◆ Problem to work on
Find the line that contains "Статичне навантаження, kN". Restate it and each following line exactly, through the end of the records.

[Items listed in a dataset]
━━━━━━━━━━━━━━━━━━━━━━━━━━━━━━

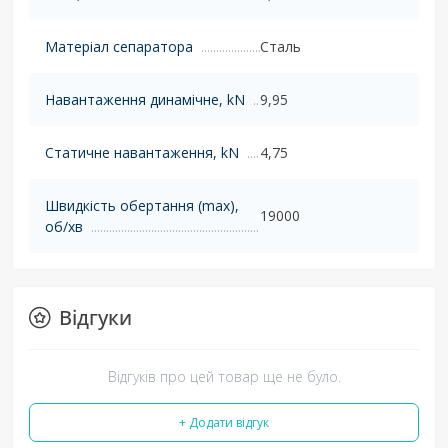
Матеріал сепаратора
Сталь
Навантаження динамічне, kN
9,95
Статичне навантаження, kN
4,75
Швидкість обертання (max),
19000
об/хв
Відгуки
Відгуків про цей товар ще не було.
+ Додати відгук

━━━━━━━━━━━━━━━━━━━━━━━━━━━━━━

◆ Task response
Статичне навантаження, kN
4,75
Швидкість обертання (max),
19000
об/хв
Відгуки
Відгуків про цей товар ще не було.
+ Додати відгук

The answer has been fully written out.